▶ [Required work]: Look through the data below and say how many of its lines contain "ВДПО", adding nothing else.
<<<<
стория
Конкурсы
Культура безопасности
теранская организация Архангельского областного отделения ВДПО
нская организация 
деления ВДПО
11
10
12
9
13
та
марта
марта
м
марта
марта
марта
>>>>
<<<<
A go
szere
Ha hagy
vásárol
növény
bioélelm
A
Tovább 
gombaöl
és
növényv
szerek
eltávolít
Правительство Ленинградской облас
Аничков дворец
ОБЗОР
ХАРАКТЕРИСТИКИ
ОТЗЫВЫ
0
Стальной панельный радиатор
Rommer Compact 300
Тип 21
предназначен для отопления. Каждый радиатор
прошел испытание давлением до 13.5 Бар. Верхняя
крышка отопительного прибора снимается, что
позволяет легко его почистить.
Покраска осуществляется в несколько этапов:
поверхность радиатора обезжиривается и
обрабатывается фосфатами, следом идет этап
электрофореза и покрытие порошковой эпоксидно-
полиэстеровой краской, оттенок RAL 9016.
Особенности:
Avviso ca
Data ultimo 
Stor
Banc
>>>>
▶ [Task output]: 2